_Exercise brief:_
Going through the material underneath, give only the number of lines that contain "Bias".

_Source material:_
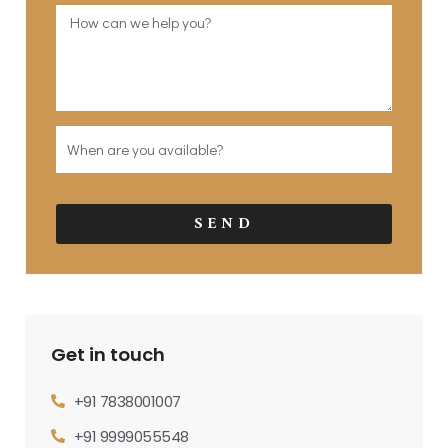
SEND
Get in touch
+91 7838001007
+91 9999055548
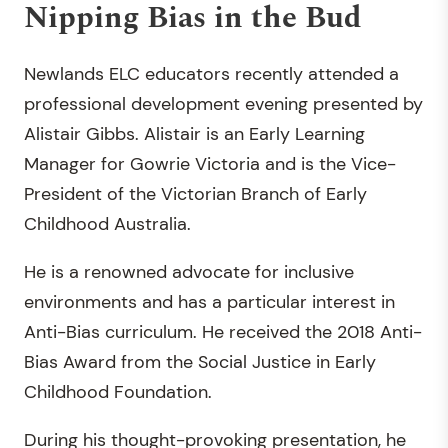
Nipping Bias in the Bud
Newlands ELC educators recently attended a
professional development evening presented by
Alistair Gibbs. Alistair is an Early Learning
Manager for Gowrie Victoria and is the Vice-
President of the Victorian Branch of Early
Childhood Australia.
He is a renowned advocate for inclusive
environments and has a particular interest in
Anti-Bias curriculum. He received the 2018 Anti-
Bias Award from the Social Justice in Early
Childhood Foundation.
During his thought-provoking presentation, he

_Task solution:_
3